7. Contrairement à ce que prétend M. A, il ressort des termes mêmes de la décision litigieuse, qui vise l'article L. 612-6 du code de l'entrée et du séjour des étrangers et du droit d'asile et énumère les différents critères prévus à l'article L. 612-10 de ce code, que le préfet de police a examiné sa situation personnelle au regard de l'ensemble desdits critères. Le préfet a notamment indiqué que M. A ne justifie pas de liens personnels et familiaux intenses et stables en France et qu'il a été interpellé le 3 juin 2023 pour des faits d'usage, acquisition, transport, détention, offre ou cession de produits stupéfiants, en l'espèce du crack, son comportement représentant ainsi une menace actuelle pour l'ordre public. Le préfet de police, compte tenu de l'ensemble de ces éléments, a fixé à deux ans l'interdiction de retour sur le territoire français qui a été opposée à M. A. Dans ces conditions, la décision litigieuse atteste de la prise en compte par le préfet de police, au vu de la situation de l'intéressé, de l'ensemble des critères prévus par la loi et comporte l'énoncé des considérations de droit et de fait qui la fondent. Les moyens tirés de l'insuffisante motivation de cette décision et d'un défaut d'examen préalable de la situation de M. A doivent dès lors être écartés.

8. En dernier lieu, eu égard aux circonstances indiquées au point précédent, M. A ne peut se prévaloir de l'existence de circonstances humanitaires qui justifieraient que ne soit pas prononcée l'interdiction de retour sur le territoire français pour une durée de deux ans. Par suite, le préfet de police a pu, sans commettre d'erreur d'appréciation, assortir l'arrêté attaqué d'une interdiction de retour sur le territoire français d'une durée de deux ans.

9. Il résulte de tout ce qui précède que les conclusions de M. A à fin d'annulation des décisions du préfet de police du 6 juin 2023 doivent être rejetées, ainsi que, par voie de conséquence, ses conclusions présentées sur le fondement des dispositions de l'article L. 761-1 du code de justice administrative et de l'article 37 de la loi du 10 juillet 1991

D E C I D E :

Article 1er : La requête de M. A est rejetée.

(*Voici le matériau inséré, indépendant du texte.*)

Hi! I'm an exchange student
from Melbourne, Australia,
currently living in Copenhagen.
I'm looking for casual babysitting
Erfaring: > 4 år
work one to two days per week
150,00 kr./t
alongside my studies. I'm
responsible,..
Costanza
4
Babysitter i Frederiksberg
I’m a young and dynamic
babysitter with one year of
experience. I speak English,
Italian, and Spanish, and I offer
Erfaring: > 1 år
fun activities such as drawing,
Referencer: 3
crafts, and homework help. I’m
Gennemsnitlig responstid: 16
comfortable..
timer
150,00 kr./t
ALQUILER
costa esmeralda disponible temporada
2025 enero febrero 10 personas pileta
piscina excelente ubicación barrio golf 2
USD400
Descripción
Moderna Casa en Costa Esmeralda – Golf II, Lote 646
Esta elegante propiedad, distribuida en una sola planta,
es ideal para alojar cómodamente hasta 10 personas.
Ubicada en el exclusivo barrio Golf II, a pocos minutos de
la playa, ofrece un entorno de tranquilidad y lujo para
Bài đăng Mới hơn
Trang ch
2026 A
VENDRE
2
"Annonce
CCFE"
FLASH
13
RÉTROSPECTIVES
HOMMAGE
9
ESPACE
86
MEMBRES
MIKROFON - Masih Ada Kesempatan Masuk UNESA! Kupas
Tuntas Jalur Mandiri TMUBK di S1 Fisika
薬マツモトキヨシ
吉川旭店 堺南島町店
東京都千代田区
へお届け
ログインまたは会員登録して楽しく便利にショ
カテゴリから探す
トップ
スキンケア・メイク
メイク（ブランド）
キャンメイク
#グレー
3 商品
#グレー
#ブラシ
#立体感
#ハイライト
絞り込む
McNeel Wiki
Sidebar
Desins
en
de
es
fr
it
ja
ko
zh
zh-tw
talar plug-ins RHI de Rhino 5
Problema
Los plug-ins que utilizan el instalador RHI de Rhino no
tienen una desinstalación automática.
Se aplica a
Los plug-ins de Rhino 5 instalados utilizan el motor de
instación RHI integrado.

Article 2 : Le présent jugement sera notifié à M. B A et au préfet de police.

Lu en audience publique le 26 juin 2023.

Le magistrat désigné,

A. PENYLa greffière,

L. BEN HADJ MESSAOUD

La République mande et ordonne au préfet de police en ce qui le concerne ou à tous commissaires de justice à ce requis en ce qui concerne les voies de droit commun contre les parties privées, de pourvoir à l'exécution de la présente décision.